As Vladimir Putin’s invasion of Ukraine becomes increasingly vicious, the punitive economic sanctions imposed on Russia by Western governments are continuing to bite, causing the ruble to plummet in value against the US dollar and Moscow’s central bank to raise its primary inflation rate and introduce capital controls.
Foreign businesses and brands are meanwhile reconsidering their commercial relationships with the country, with McDonald’s, Coca-Cola, Starbucks, Hermes, Chanel, Netflix, Spotify and Prada all severing ties in opposition to the faltering attempted conquest.
Ukraine has meanwhile published a list of other international companies still operating in Russia in the hope of shaming them into following suit.
Ending the West’s energy dependence on Mr Putin’s oil and gas exports promises to be more complex, however, with Europe already hit by inflation, the rising cost of living and spiralling gas prices before the conflict began and market instability driving up the price of petrol and diesel on the forecourt over the last two weeks.
Figures from data firm Experian Catalist showed the average cost of a litre of petrol at UK filling stations was up to 159.6p on Wednesday, up from 158.2p on Tuesday.
The average cost of a litre of diesel meanwhile reached a new high of 167.4p on Wednesday, up from 165.2p on Tuesday.

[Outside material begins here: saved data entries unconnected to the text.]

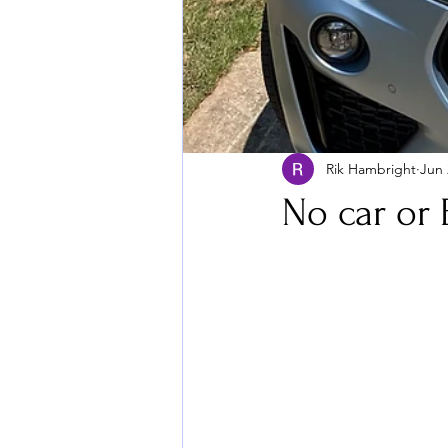
Rik Hambright
Jun 
No car or 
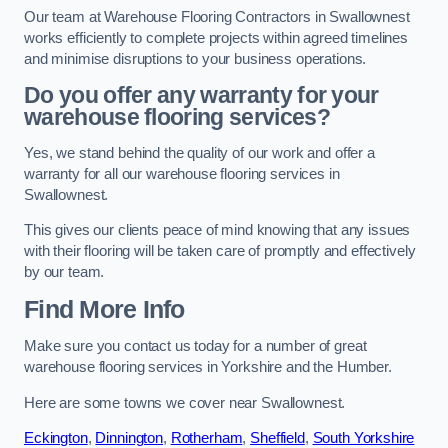
Our team at Warehouse Flooring Contractors in Swallownest
works efficiently to complete projects within agreed timelines
and minimise disruptions to your business operations.
Do you offer any warranty for your
warehouse flooring services?
Yes, we stand behind the quality of our work and offer a
warranty for all our warehouse flooring services in
Swallownest.
This gives our clients peace of mind knowing that any issues
with their flooring will be taken care of promptly and effectively
by our team.
Find More Info
Make sure you contact us today for a number of great
warehouse flooring services in Yorkshire and the Humber.
Here are some towns we cover near Swallownest.
Eckington
,
Dinnington
,
Rotherham
,
Sheffield
,
South Yorkshire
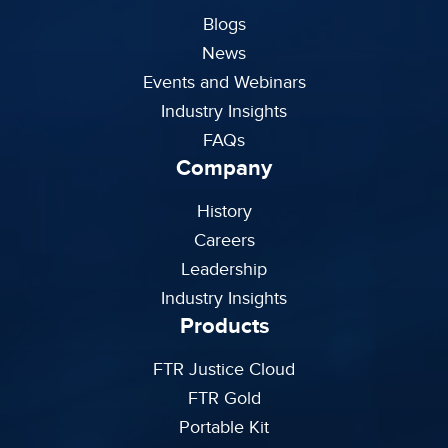
Blogs
News
Events and Webinars
Industry Insights
FAQs
Company
History
Careers
Leadership
Industry Insights
Products
FTR Justice Cloud
FTR Gold
Portable Kit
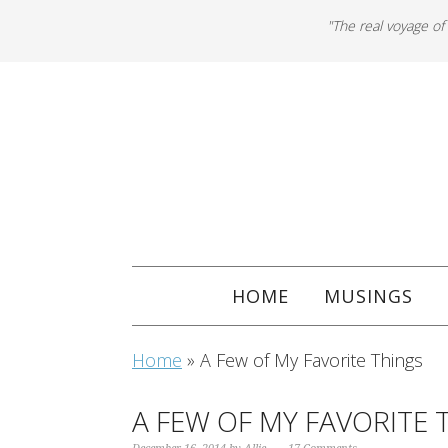
"The real voyage of
HOME
MUSINGS
Home
»
A Few of My Favorite Things
A FEW OF MY FAVORITE 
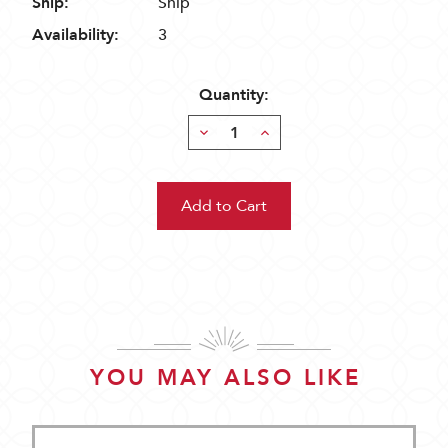
Ship:
Ship
Availability:
3
Quantity:
Decrease
Increase
Quantity:
Quantity:
YOU MAY ALSO LIKE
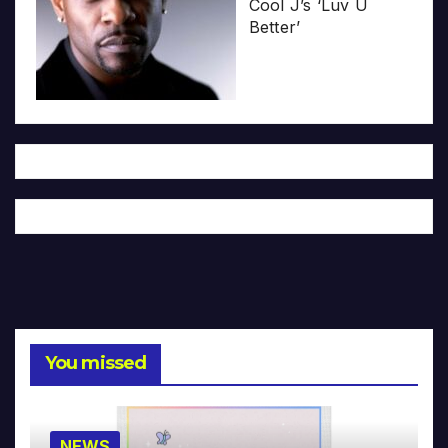
Cool J’s ‘Luv U
Better’
You missed
NEWS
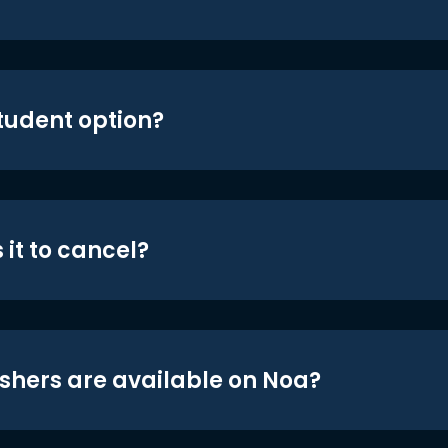
student option?
 it to cancel?
shers are available on Noa?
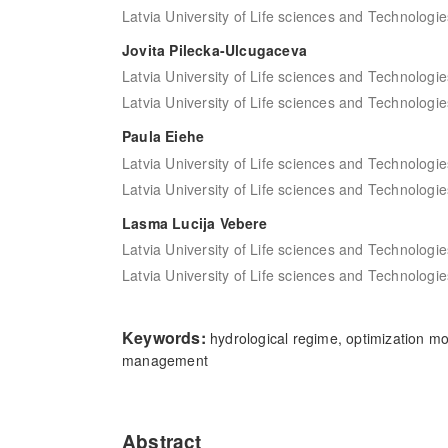
Latvia University of Life sciences and Technologie
Jovita Pilecka-Ulcugaceva
Latvia University of Life sciences and Technologie
Latvia University of Life sciences and Technologie
Paula Eiehe
Latvia University of Life sciences and Technologie
Latvia University of Life sciences and Technologie
Lasma Lucija Vebere
Latvia University of Life sciences and Technologie
Latvia University of Life sciences and Technologie
Keywords:
hydrological regime, optimization mo
management
Abstract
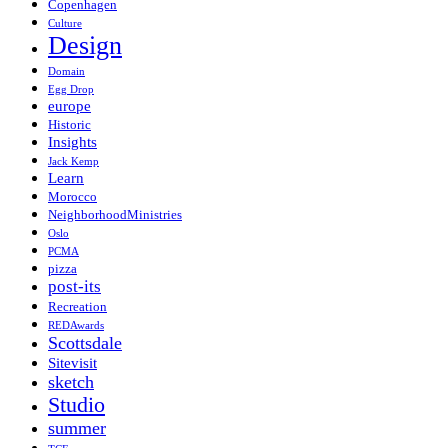
Copenhagen
Culture
Design
Domain
Egg Drop
europe
Historic
Insights
Jack Kemp
Learn
Morocco
NeighborhoodMinistries
Oslo
PCMA
pizza
post-its
Recreation
REDAwards
Scottsdale
Sitevisit
sketch
Studio
summer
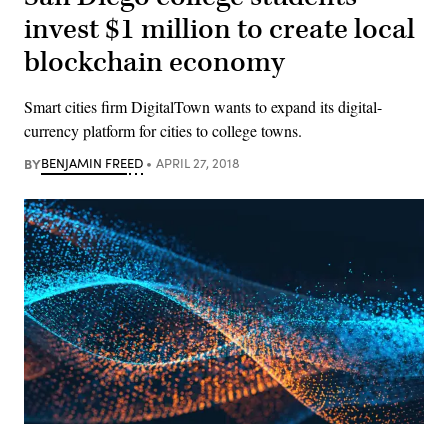
invest $1 million to create local
blockchain economy
Smart cities firm DigitalTown wants to expand its digital-
currency platform for cities to college towns.
BY
BENJAMIN FREED
APRIL 27, 2018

Against that backdrop, business secretary Kwasi Kwarteng nevertheless announced on Tuesday that the UK would end its import of Russian oil by the end of the year as a further punishment, saying the government was “building on our existing sanctions that are already crippling Putin’s war machine” and planned to work with the US, the EU and other trading partners to find alternative sources of hydrocarbons.
Britain would not do so with immediate effect, he said, in order to give supply chains and supporting businesses enough time to adjust to what will represent a drastic transition.
The UK imported £4 billion of Russian oil in 2021 – £3 billion of refined oil and £1 billion of crude oil – according to Office for National Statistics data.
“Russian imports account for 8 per cent of total UK oil demand, but the UK is also a significant producer of both crude oil and petroleum products, in addition to imports from a diverse range of reliable suppliers beyond Russia including the Netherlands, Saudi Arabia, and USA,” Downing Street said in a statement announcing the decision.
Norway, Canada, Sweden and Belgium are also key exporters to Britain.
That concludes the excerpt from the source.